Moreover, Solop said he believes the former president will use the second impeachment as a badge of honor, just as he did after the first.
“He’s the victim of a Democratic Party conspiracy and his followers have to ban together to resist Democratic Party control of government,” Solop said. “The Democrats, together with big tech, want to impose socialism (he says) and his patriot forces need to take a stand in defense of democracy. This is the narrative he will put forward.”
A defining legacy
Although Trump’s accomplishments and policies were not always popular with his critics, the former president has been one of the most consequential presidents and this was in large part because of Trump’s mannerisms.
“Trump threw out the rule book and broke all the norms of how one governs this country,” Solop said. “Some people applaud his aggressive defense of conservative interests. He has been consequential, but different people assess the consequences differently.”
Moreover, Nuño-Perez believes the country is at a great demographic change and a shrinking sense of collective responsibility.
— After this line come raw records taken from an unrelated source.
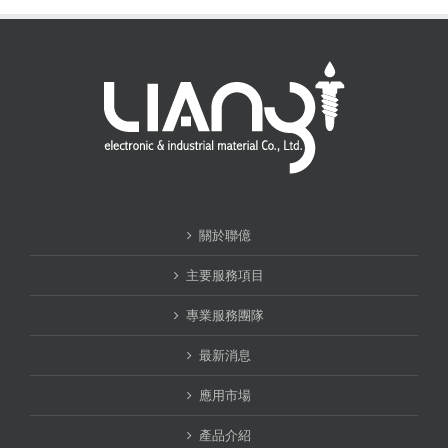
關於聯億
主要服務項目
專業服務團隊
最新消息
應用市場
產品介紹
He compares former President Franklin Delano Roosevelt’s proposed Second Bill of Rights at the end of a few disastrous decades of depression and world wars.
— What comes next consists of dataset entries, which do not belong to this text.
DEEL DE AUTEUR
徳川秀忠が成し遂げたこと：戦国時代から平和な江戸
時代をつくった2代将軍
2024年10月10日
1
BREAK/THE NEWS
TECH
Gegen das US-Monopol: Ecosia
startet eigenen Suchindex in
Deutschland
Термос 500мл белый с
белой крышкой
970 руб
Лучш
The Second Bill of Rights called for economic rights, under which was “a new basis of security and prosperity can be established for all.”
“Since then, there has been a massive pushback against this vision, which most modern democracies have embraced in some way or another, but we just have not,” Nuño-Perez said. “A big reason why is our continued problem with racism in extending this vision to other communities. Trump tapped into this nerve among whites who see their status falling and their opportunities to maintain some sense of their vision of an American lifestyle dwindling."